++++ RECORDS FOR THIS EXERCISE
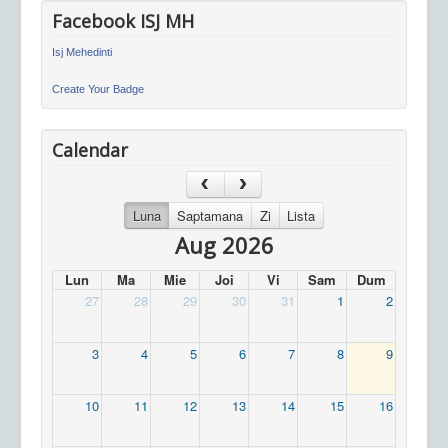
Facebook ISJ MH
Isj Mehedinti
Create Your Badge
Calendar
Luna
Saptamana
Zi
Lista
Aug 2026
Lun
Ma
Mie
Joi
Vi
Sam
Dum
27
28
29
30
31
1
2
3
4
5
6
7
8
9
10
11
12
13
14
15
16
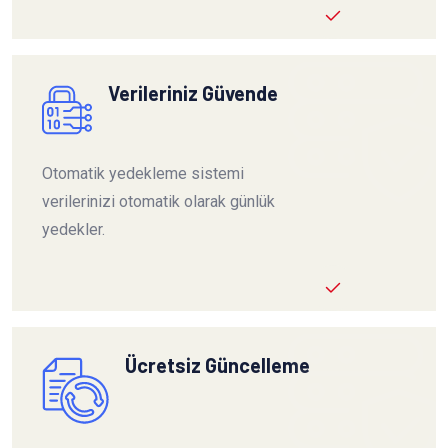
Verileriniz Güvende
Otomatik yedekleme sistemi
verilerinizi otomatik olarak günlük
yedekler.
Ücretsiz Güncelleme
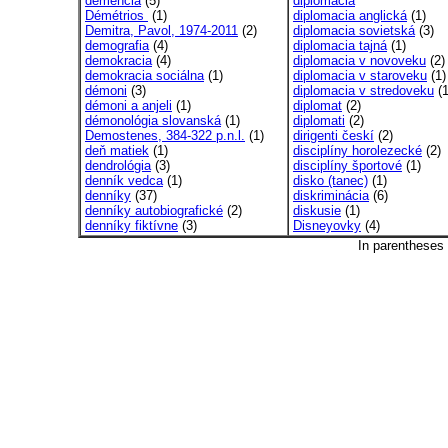
demencia
(5)
diplomacia
Démétrios
(1)
diplomacia anglická
(1)
Demitra, Pavol, 1974-2011
(2)
diplomacia sovietská
(3)
demografia
(4)
diplomacia tajná
(1)
demokracia
(4)
diplomacia v novoveku
(2)
demokracia sociálna
(1)
diplomacia v staroveku
(1)
démoni
(3)
diplomacia v stredoveku
(1
démoni a anjeli
(1)
diplomat
(2)
démonológia slovanská
(1)
diplomati
(2)
Demostenes, 384-322 p.n.l.
(1)
dirigenti českí
(2)
deň matiek
(1)
disciplíny horolezecké
(2)
dendrológia
(3)
disciplíny športové
(1)
denník vedca
(1)
disko (tanec)
(1)
denníky
(37)
diskriminácia
(6)
denníky autobiografické
(2)
diskusie
(1)
denníky fiktívne
(3)
Disneyovky
(4)
In parentheses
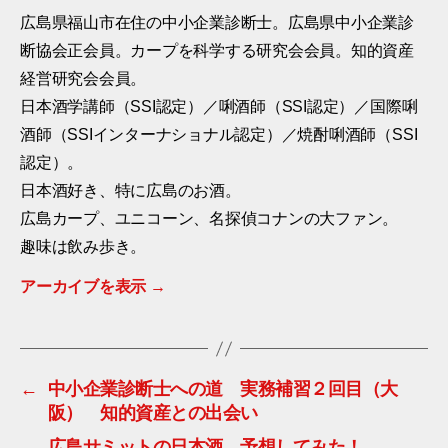
o
r
n
広島県福山市在住の中小企業診断士。広島県中小企業診
断協会正会員。カープを科学する研究会会員。知的資産
k
k
経営研究会会員。
日本酒学講師（SSI認定）／唎酒師（SSI認定）／国際唎
酒師（SSIインターナショナル認定）／焼酎唎酒師（SSI
認定）。
日本酒好き、特に広島のお酒。
広島カープ、ユニコーン、名探偵コナンの大ファン。
趣味は飲み歩き。
アーカイブを表示
→
←
中小企業診断士への道 実務補習２回目（大
阪） 知的資産との出会い
→
広島サミットの日本酒 予想してみた！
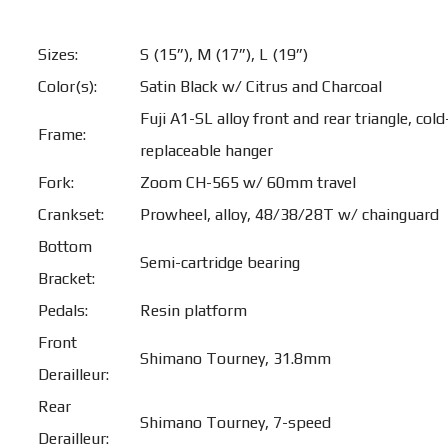
Sizes:
S (15”), M (17”), L (19”)
Color(s):
Satin Black w/ Citrus and Charcoal
Fuji A1-SL alloy front and rear triangle, co
Frame:
replaceable hanger
Fork:
Zoom CH-565 w/ 60mm travel
Crankset:
Prowheel, alloy, 48/38/28T w/ chainguard
Bottom
Semi-cartridge bearing
Bracket:
Pedals:
Resin platform
Front
Shimano Tourney, 31.8mm
Derailleur:
Rear
Shimano Tourney, 7-speed
Derailleur:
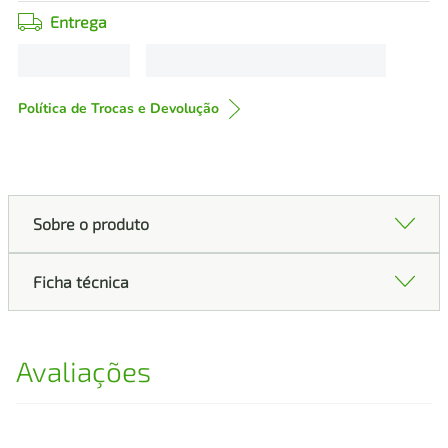
Entrega
Política de Trocas e Devolução
Sobre o produto
Ficha técnica
Avaliações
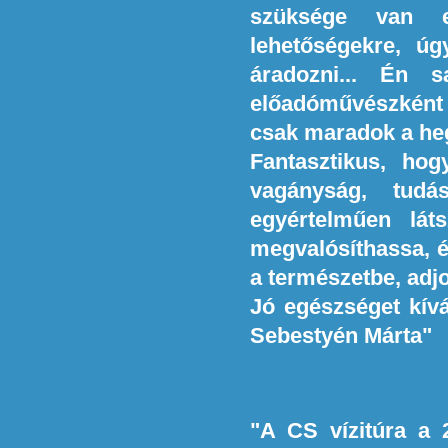
szüksége van eze
lehetőségekre, ú
áradozni... Én 
előadóművészként 
csak maradok a he
Fantasztikus, hog
vagányság, tud
egyértelműen lát
megvalósíthassa, é
a természetbe, adj
Jó egészséget kív
Sebestyén Márta"
"A CS vízitúra a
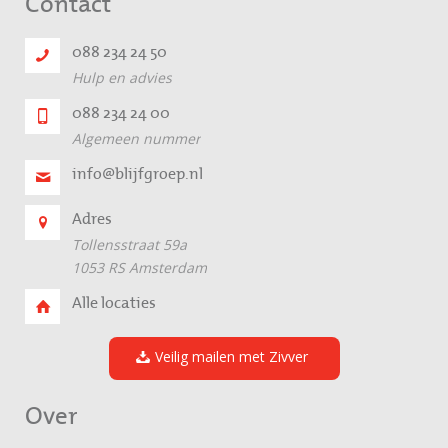
Contact
088 234 24 50
Hulp en advies
088 234 24 00
Algemeen nummer
info@blijfgroep.nl
Adres
Tollensstraat 59a
1053 RS Amsterdam
Alle locaties
Veilig mailen met Zivver
Over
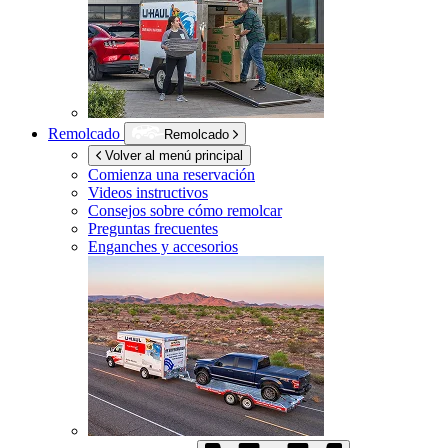
Remolcado
Remolcado
Volver al menú principal
Comienza una reservación
Videos instructivos
Consejos sobre cómo remolcar
Preguntas frecuentes
Enganches y accesorios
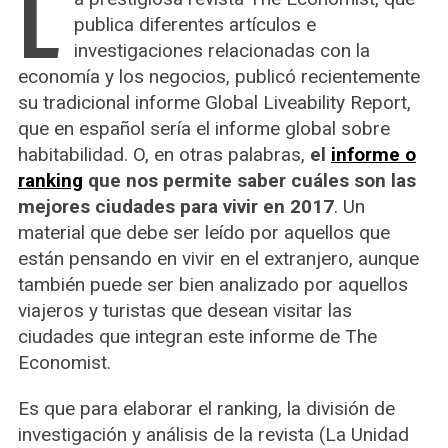
L
publica diferentes artículos e
investigaciones relacionadas con la
economía y los negocios, publicó recientemente
su tradicional informe Global Liveability Report,
que en español sería el informe global sobre
habitabilidad. O, en otras palabras,
el
informe o
ranking
que nos permite saber cuáles son las
mejores ciudades para vivir en 2017
. Un
material que debe ser leído por aquellos que
están pensando en vivir en el extranjero, aunque
también puede ser bien analizado por aquellos
viajeros y turistas que desean visitar las
ciudades que integran este informe de The
Economist.
Es que para elaborar el ranking, la división de
investigación y análisis de la revista (La Unidad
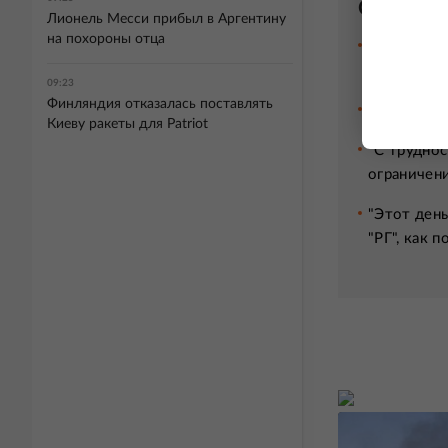
Сейчас 
Лионель Месси прибыл в Аргентину
на похороны отца
65 лет пер
невесомос
09:23
Финляндия отказалась поставлять
Бомба на 
Киеву ракеты для Patriot
"С труднос
ограничени
"Этот день
"РГ", как 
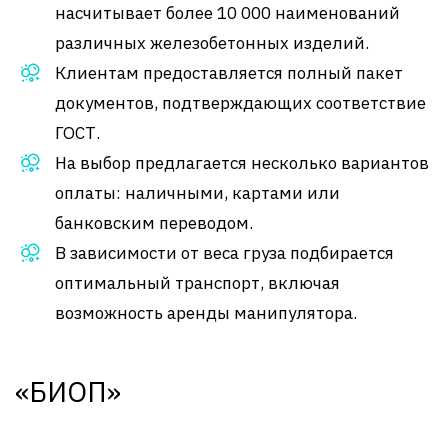
насчитывает более 10 000 наименований
различных железобетонных изделий.
Клиентам предоставляется полный пакет
документов, подтверждающих соответствие
ГОСТ.
На выбор предлагается несколько вариантов
оплаты: наличными, картами или
банковским переводом.
В зависимости от веса груза подбирается
оптимальный транспорт, включая
возможность аренды манипулятора.
«БИОП»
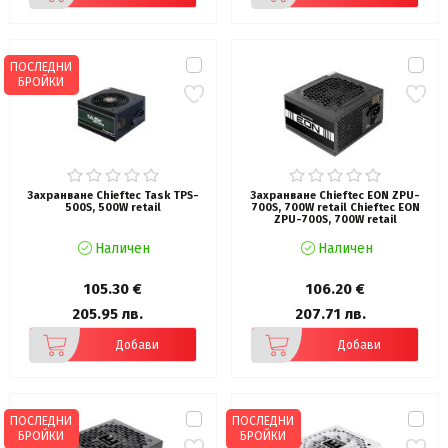
ПОСЛЕДНИ
БРОЙКИ
Захранване Chieftec Task TPS-
Захранване Chieftec EON ZPU-
500S, 500W retail
700S, 700W retail Chieftec EON
ZPU-700S, 700W retail
Наличен
Наличен
105.30 €
106.20 €
205.95 лв.
207.71 лв.
Добави
Добави
ПОСЛЕДНИ
ПОСЛЕДНИ
БРОЙКИ
БРОЙКИ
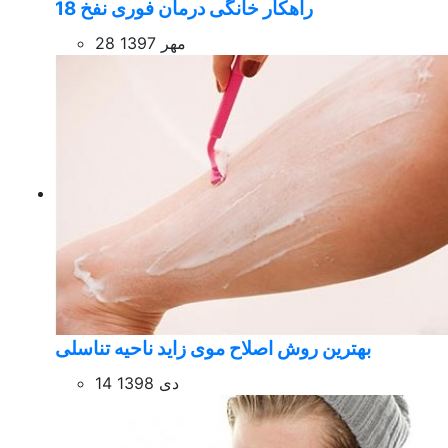
18 راهکار خانگی درمان فوری نفخ
28 مهر 1397
بهترین روش اصلاح موی زاید ناحیه تناسلی
14 دی 1398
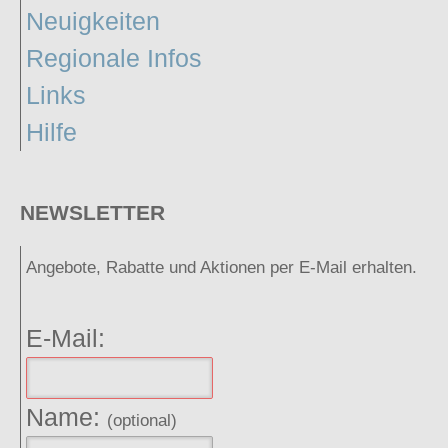
Neuigkeiten
Regionale Infos
Links
Hilfe
NEWSLETTER
Angebote, Rabatte und Aktionen per E-Mail erhalten.
E-Mail:
Name:
(optional)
++++++++
Copy out all of the data word for word. Do not carry over any picture.

Facebook ISJ MH
Isj Mehedinti
Create Your Badge
Calendar
Luna
Saptamana
Zi
Lista
Aug 2026
Lun
Ma
Mie
Joi
Vi
Sam
Dum
27
28
29
30
31
1
2
3
4
5
6
7
8
9
10
11
12
13
14
15
16
Verileriniz Güvende
Otomatik yedekleme sistemi
verilerinizi otomatik olarak günlük
yedekler.
Ücretsiz Güncelleme
demencia
(5)
diplomacia
Démétrios
(1)
diplomacia anglická
(1)
Demitra, Pavol, 1974-2011
(2)
diplomacia sovietská
(3)
demografia
(4)
diplomacia tajná
(1)
demokracia
(4)
diplomacia v novoveku
(2)
demokracia sociálna
(1)
diplomacia v staroveku
(1)
démoni
(3)
diplomacia v stredoveku
(1
démoni a anjeli
(1)
diplomat
(2)
démonológia slovanská
(1)
diplomati
(2)
Demostenes, 384-322 p.n.l.
(1)
dirigenti českí
(2)
deň matiek
(1)
disciplíny horolezecké
(2)
dendrológia
(3)
disciplíny športové
(1)
denník vedca
(1)
disko (tanec)
(1)
denníky
(37)
diskriminácia
(6)
denníky autobiografické
(2)
diskusie
(1)
denníky fiktívne
(3)
Disneyovky
(4)
In parentheses
o
r
n
広島県福山市在住の中小企業診断士。広島県中小企業診
断協会正会員。カープを科学する研究会会員。知的資産
k
k
経営研究会会員。
日本酒学講師（SSI認定）／唎酒師（SSI認定）／国際唎
酒師（SSIインターナショナル認定）／焼酎唎酒師（SSI
認定）。
日本酒好き、特に広島のお酒。
広島カープ、ユニコーン、名探偵コナンの大ファン。
趣味は飲み歩き。
アーカイブを表示
→
←
中小企業診断士への道 実務補習２回目（大
阪） 知的資産との出会い
→
広島サミットの日本酒 予想してみた！
Sizes:
S (15”), M (17”), L (19”)
Color(s):
Satin Black w/ Citrus and Charcoal
Fuji A1-SL alloy front and rear triangle, co
Frame:
replaceable hanger
Fork:
Zoom CH-565 w/ 60mm travel
Crankset:
Prowheel, alloy, 48/38/28T w/ chainguard
Bottom
Semi-cartridge bearing
Bracket:
Pedals:
Resin platform
Front
Shimano Tourney, 31.8mm
Derailleur:
Rear
Shimano Tourney, 7-speed
Derailleur:
Entrega
Política de Trocas e Devolução
Sobre o produto
Ficha técnica
Avaliações
szüksége van eze
lehetőségekre, ú
áradozni... Én 
előadóművészként 
csak maradok a he
Fantasztikus, hog
vagányság, tud
egyértelműen lát
megvalósíthassa, é
a természetbe, adj
Jó egészséget kív
Sebestyén Márta"
"A CS vízitúra a
Contact
088 234 24 50
Hulp en advies
088 234 24 00
Algemeen nummer
info@blijfgroep.nl
Adres
Tollensstraat 59a
1053 RS Amsterdam
Alle locaties
Veilig mailen met Zivver
Over
Remolcado
Remolcado
Volver al menú principal
Comienza una reservación
Videos instructivos
Consejos sobre cómo remolcar
Preguntas frecuentes
Enganches y accesorios
L
publica diferentes artículos e
investigaciones relacionadas con la
economía y los negocios, publicó recientemente
su tradicional informe Global Liveability Report,
que en español sería el informe global sobre
habitabilidad. O, en otras palabras,
el
informe o
ranking
que nos permite saber cuáles son las
mejores ciudades para vivir en 2017
. Un
material que debe ser leído por aquellos que
están pensando en vivir en el extranjero, aunque
también puede ser bien analizado por aquellos
viajeros y turistas que desean visitar las
ciudades que integran este informe de The
Economist.
Es que para elaborar el ranking, la división de
investigación y análisis de la revista (La Unidad
Сейчас 
Лионель Месси прибыл в Аргентину
на похороны отца
65 лет пер
невесомос
09:23
Финляндия отказалась поставлять
Бомба на 
Киеву ракеты для Patriot
"С труднос
ограничени
"Этот день
"РГ", как 
насчитывает более 10 000 наименований
различных железобетонных изделий.
Клиентам предоставляется полный пакет
документов, подтверждающих соответствие
ГОСТ.
На выбор предлагается несколько вариантов
оплаты: наличными, картами или
банковским переводом.
В зависимости от веса груза подбирается
оптимальный транспорт, включая
возможность аренды манипулятора.
«БИОП»
ПОСЛЕДНИ
БРОЙКИ
Захранване Chieftec Task TPS-
Захранване Chieftec EON ZPU-
500S, 500W retail
700S, 700W retail Chieftec EON
ZPU-700S, 700W retail
Наличен
Наличен
105.30 €
106.20 €
205.95 лв.
207.71 лв.
Добави
Добави
ПОСЛЕДНИ
ПОСЛЕДНИ
БРОЙКИ
БРОЙКИ
18 راهکار خانگی درمان فوری نفخ
28 مهر 1397
بهترین روش اصلاح موی زاید ناحیه تناسلی
14 دی 1398
Neuigkeiten
Regionale Infos
Links
Hilfe
NEWSLETTER
Angebote, Rabatte und Aktionen per E-Mail erhalten.
E-Mail:
Name:
(optional)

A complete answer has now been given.